Kamis, 25 Mei 2017

Tumbal

Belum genap enam bulan menikah, hubungan Juno dan Santi, mendingin. Mereka tak lagi mengobrol sehangat dahulu. Santi jadi suka berdiam diri, sedangkan Juno tak enak hati mengganggu. Ada kepedihan yang terpendam di hati Santi, sedangkan Juno tak berhasrat lagi menyelidik. Entah berapa kali sudah Juno bertanya tentang masalah itu, tapi Santi hanya bungkam. 
 
Di tengah kekhawatirannya, Juno menduga, istrinya cuma butuh waktu untuk melupakan peristiwa tragis yang baru saja terjadi. Satu kejadian yang tentu memilukan bagi setiap wanita sejati. Tepat sebulan yang lalu, Santi keguguran. Mimpi menimang bayi yang menggemaskan, pupus seketika. Padahal, kehendak untuk memiliki anak segera, telah digadang-gadang di awal pernikahan.

Sejak kehilangan bakal bayi, Santi mulai memperlihatkan gelagat aneh. Ia sering murung dengan beban pikiran yang hanya diketahuinya sendiri. Juga meracau tak jelas, seakan mengobrol dengan makhluk tak kasat mata. Bahkan ia kerap melanglang ke segala penjuru kampung, sampai lupa waktu dan jalan pulang. Karena lakunya itu, warga kampung mencapnya gila, tapi Juno tak merisaukan.

Malam ini, Santi semakin mengganas. Tak hanya meracau, ia juga meronta-ronta, sampai suara dentuman-dentingan kasurnya, terdengar di telinga Juno. Sang suami yang terpaksa tidur di kamar sebelah setelah sikap Santi tak bersahabat, bergegas mengecek apa yang terjadi. Dan seketika, dilihatnyalah sebuah keanehan: Santi menggila dengan mata tertutup, seperti dihantui mimpinya sendiri.

“Bu, sadar!” tegas Juno, sembari menggenggam erat tangan sang istri yang terus-terusan mencakar wajahnya sendiri.

Tak berselang lama, Santi pun menyibak matanya. Perlahan-lahan, ia meredakan sikapnya yang liar. “Anak kita, Pak… Anak kita dicuri setan!” katanyanya, kalap, dengan wajah yang kini dihiasi bekas cakaran.

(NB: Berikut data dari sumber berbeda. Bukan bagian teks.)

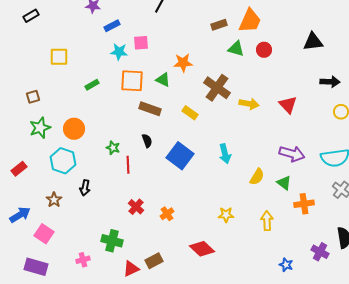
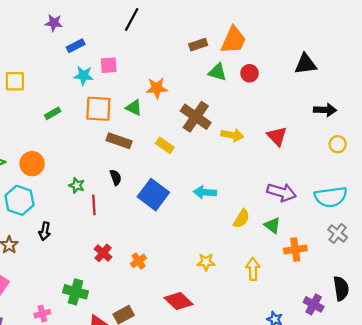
cyan arrow: (225, 154) -> (205, 192), turned 108

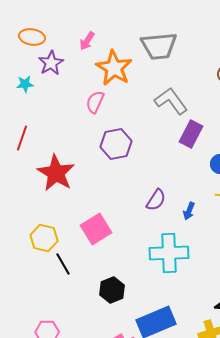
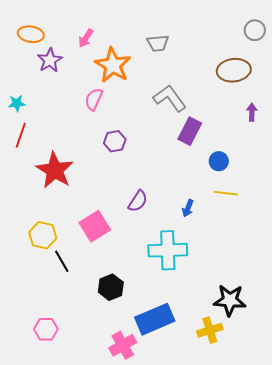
gray trapezoid: (159, 46) -> (158, 43), size x0.6
cyan star: (25, 84) -> (17, 103), moved
purple hexagon: (116, 144) -> (115, 141), size x0.7
purple semicircle: (156, 200) -> (138, 201), moved

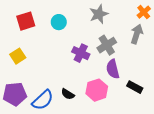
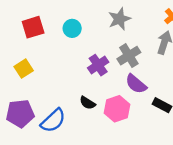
purple cross: (81, 53) -> (98, 65), turned 30
purple semicircle: (113, 69) -> (136, 84), turned -36
black semicircle: (68, 94) -> (87, 103), moved

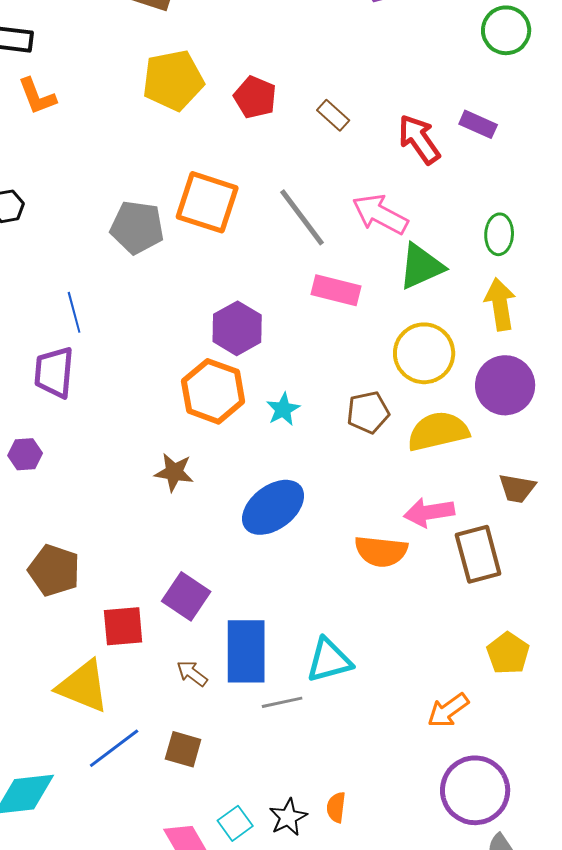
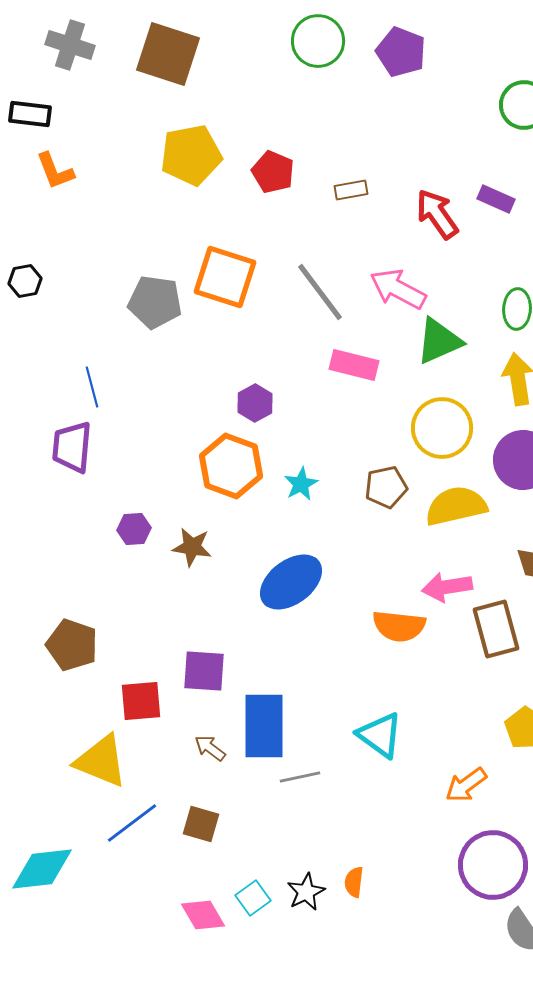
brown rectangle: (333, 115) -> (351, 190), turned -52
purple hexagon: (237, 328) -> (255, 403), size x0.7
purple hexagon: (25, 454) -> (134, 529), moved
purple square: (186, 596) -> (204, 671), turned -30
cyan triangle: (329, 660) -> (380, 735), moved, turned 51

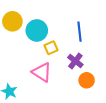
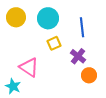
cyan circle: (37, 30) -> (48, 18), moved
pink triangle: (42, 72) -> (29, 67), moved

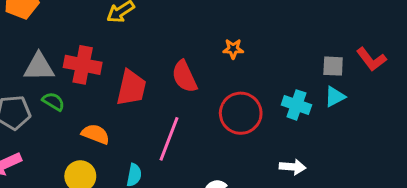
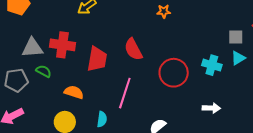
orange star: (233, 49) -> (164, 11), moved

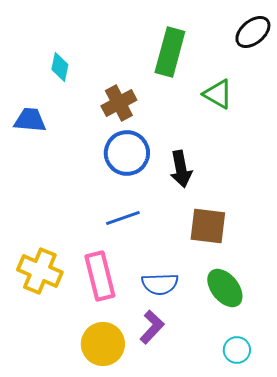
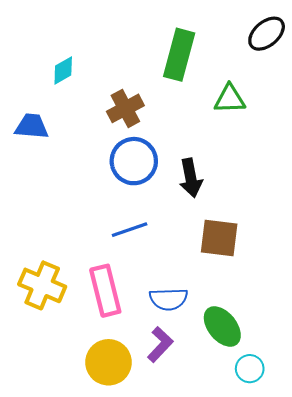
cyan diamond: (60, 67) -> (63, 70), turned 48
green triangle: (218, 94) -> (230, 99), turned -32
green ellipse: (225, 288) -> (222, 327), moved

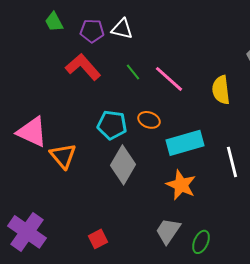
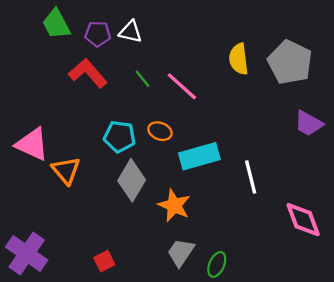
green trapezoid: (54, 22) -> (56, 24), size x1.4
yellow semicircle: (221, 90) -> (239, 59), moved
orange star: (181, 185) -> (174, 205), moved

Juno jadi semakin prihatin. “Sudahlah, Bu. Jangan berpikir aneh-aneh. Ikhlaskan saja apa yang telah terjadi,” nasihatnya, sambil membelai rambut istrinya yang kusut.

“Apa? Semudah itu Bapak bilang?” bentak Santi.

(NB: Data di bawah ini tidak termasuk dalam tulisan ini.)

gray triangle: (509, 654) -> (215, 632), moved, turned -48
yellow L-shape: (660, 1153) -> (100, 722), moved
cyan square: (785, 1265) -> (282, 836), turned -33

Juno tetap menanggapi dengan kelemah-lembutan, “Bukan begitu maksudku, Bu. Aku juga sedih kita tak jadi punya anak. Tapi kita harus menerima kenyataan kalau…”

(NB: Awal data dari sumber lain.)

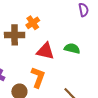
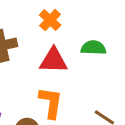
orange cross: (33, 23) -> (50, 20), moved

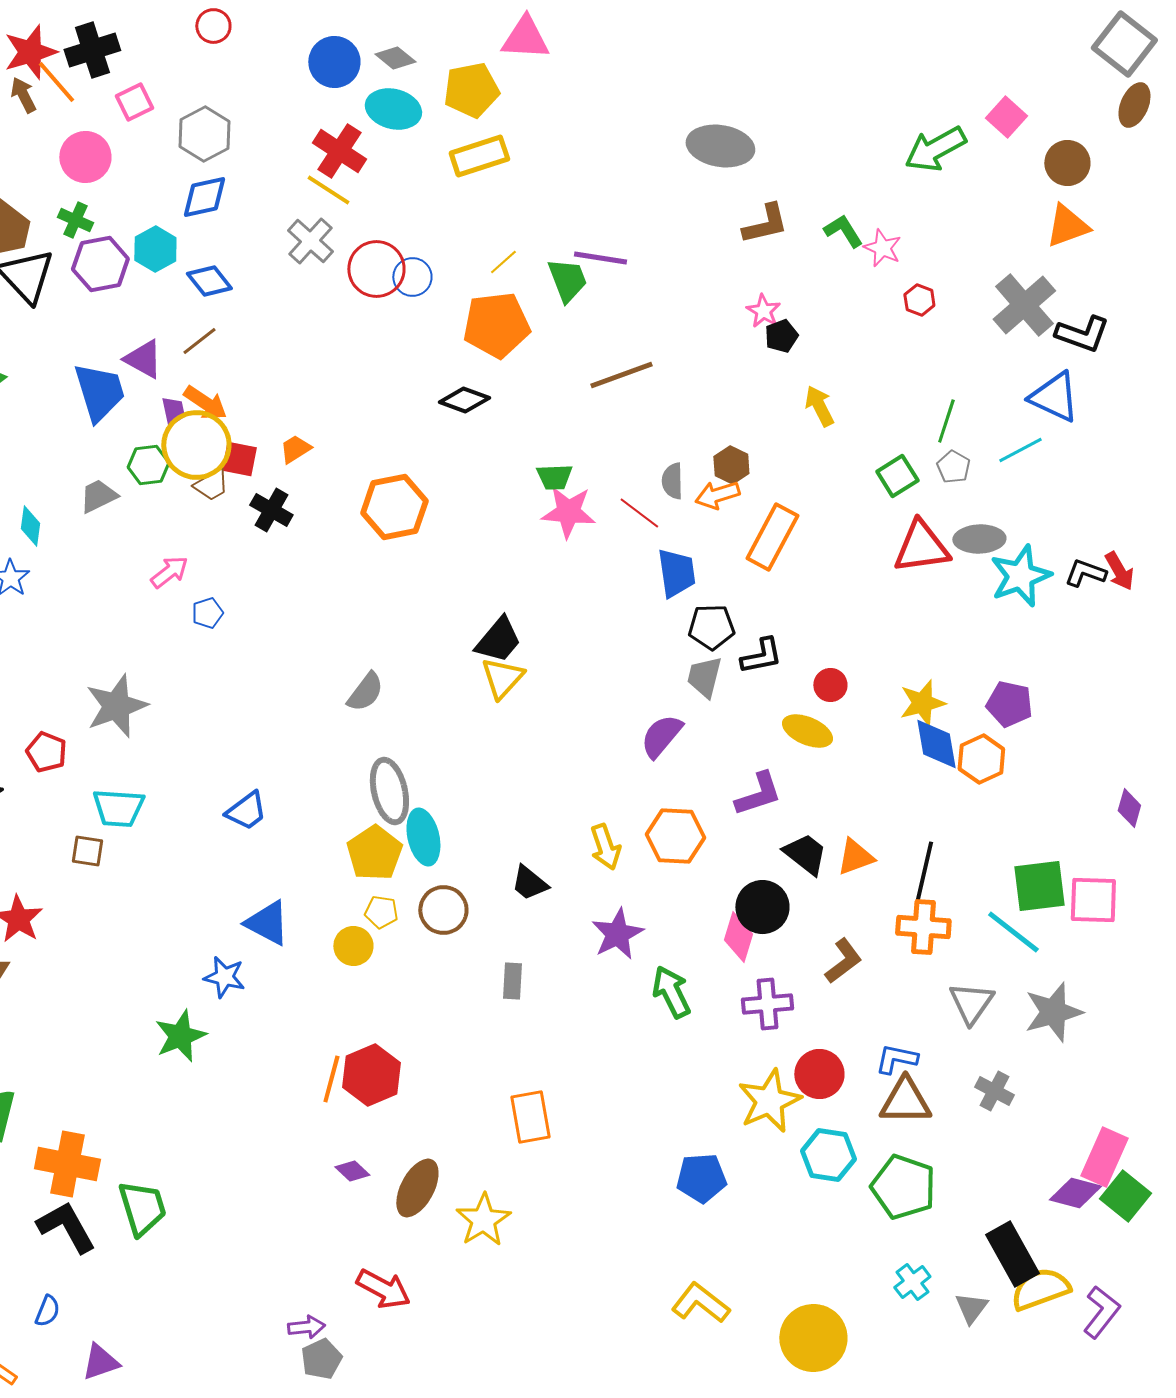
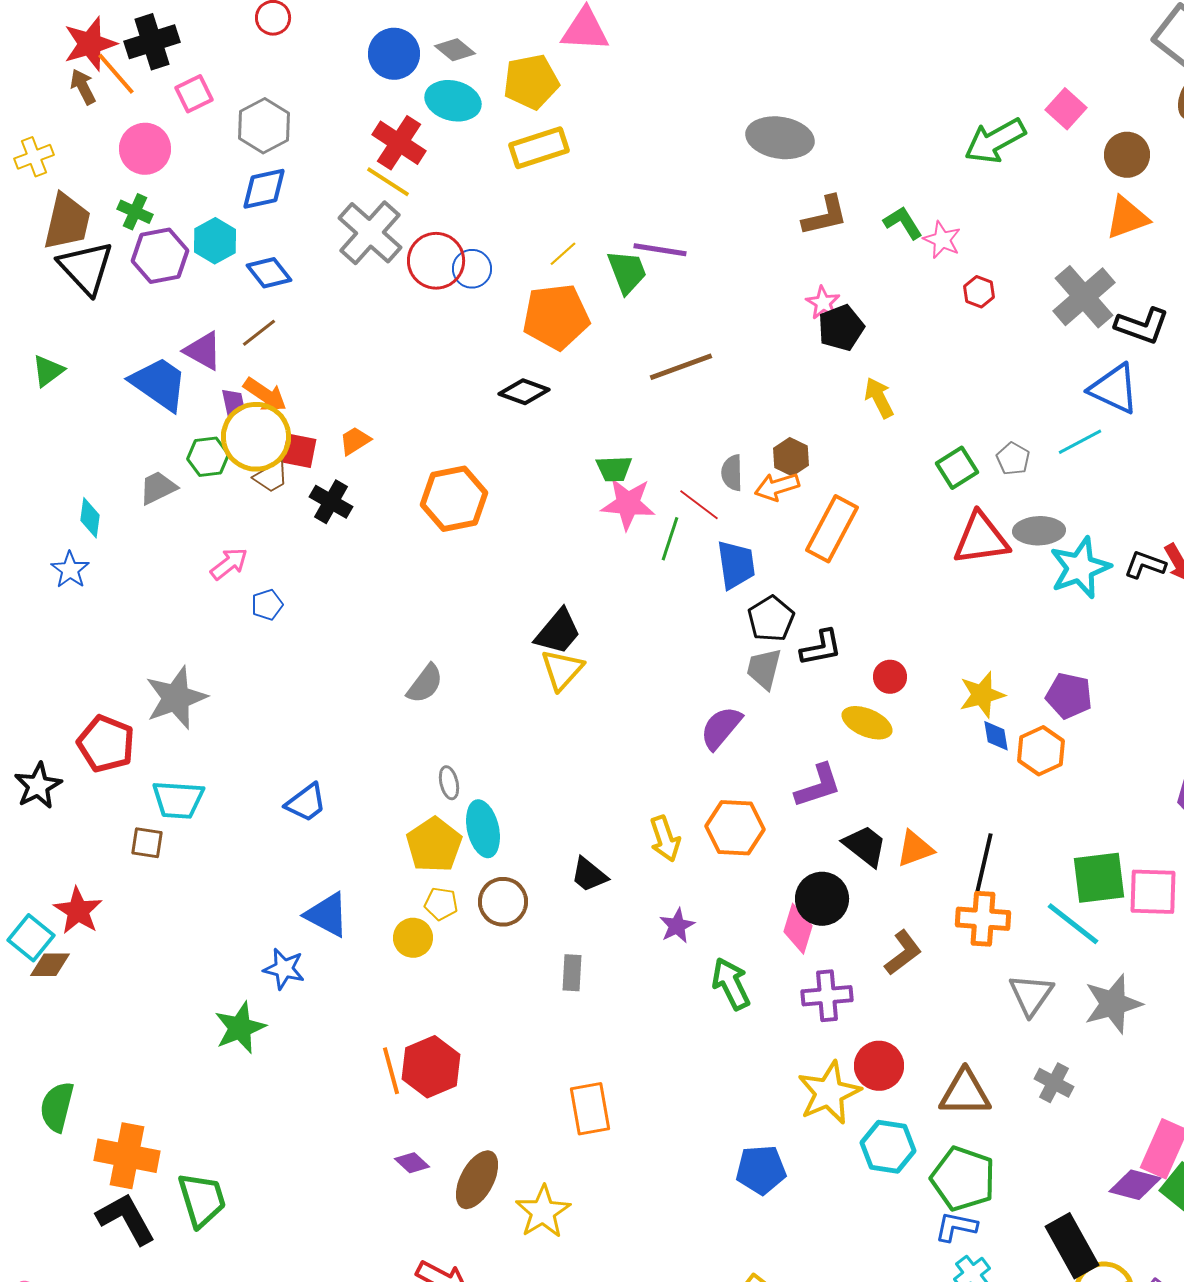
gray cross: (310, 241) -> (370, 233), size x1.4
black pentagon: (781, 336) -> (841, 328), size x1.4
blue trapezoid: (99, 392) -> (159, 384), turned -38
green line: (946, 421) -> (670, 539), moved
black pentagon: (711, 627) -> (771, 619), turned -30
blue diamond: (936, 744) -> (996, 736), size x0.6
red pentagon: (46, 752) -> (106, 744), size x1.4
gray ellipse: (389, 791) -> (449, 783), size x0.5
purple star: (617, 934) -> (677, 926), size x0.7
blue L-shape: (896, 1059) -> (956, 1227), moved
orange line: (331, 1079) -> (391, 1071), turned -30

“Kalau aku telah keguguran!” sela Santi seketika. “Kalau saja Bapak jadi suami yang bertanggung jawab, yang mendampingiku selama masa kehamilan dengan baik, aku yakin semua ini tak akan terjadi. Tapi Bapak malah keluyuran entah ke mana, entah dengan alasan pekerjaan kantorlah, apalah.”

“Tapi aku melakukan semua itu untuk Ibu dan bakal anak kita,” tegas Juno.

“Aku tak percaya! Atau Bapak punya wanita simpanan yang lain? Aku sudah tak cantik lagikah di mata Bapak?” tuduh Santi dengan wajah menyolot.

“Apa Ibu bilang?” balas Juno dengan nada suara yang tak terkendali. Tapi ia segera sadar bahwa amarah istrinya tak akan mereda jika ditanggapi dengan amarah juga. “Aku tak akan bermain serong, Bu. Sungguh, tak ada yang lebih cantik daripada Ibu,” suaranya merendah lagi. “Maafkan aku kalau begitu, Bu. Aku memang salah. Tapi aku janji, aku tidak akan mengulanginya jika Ibu hamil lagi.”

Mendengar kalimat penyesalan dari sang suami, perasaan Santi pun meluluh. Sedikit demi sedikit, ia berusaha meredakan kegilaannya. Ada keyakinan mulai bersemi dalam dirinya, bahwa sang suami tak akan pernah tahu kalau ia telah membawa bakal bayi dalam pernikahan mereka, sebuah pernikahan yang disegerakan atas desakannya di awal perkenalan. Suaminya juga tak akan tahu, bahwa ia pulalah setan yang telah menumbalkan sang bakal bayi untuk nama baiknya sendiri.

Bu, yakinlah, rasa sayangku tak akan berkurang sepanjang waktu,” tutur Juno, sembari memeluk sang istri, tanpa ada kecurigaan kalau ia telah didustai untuk ke sekian kalinya.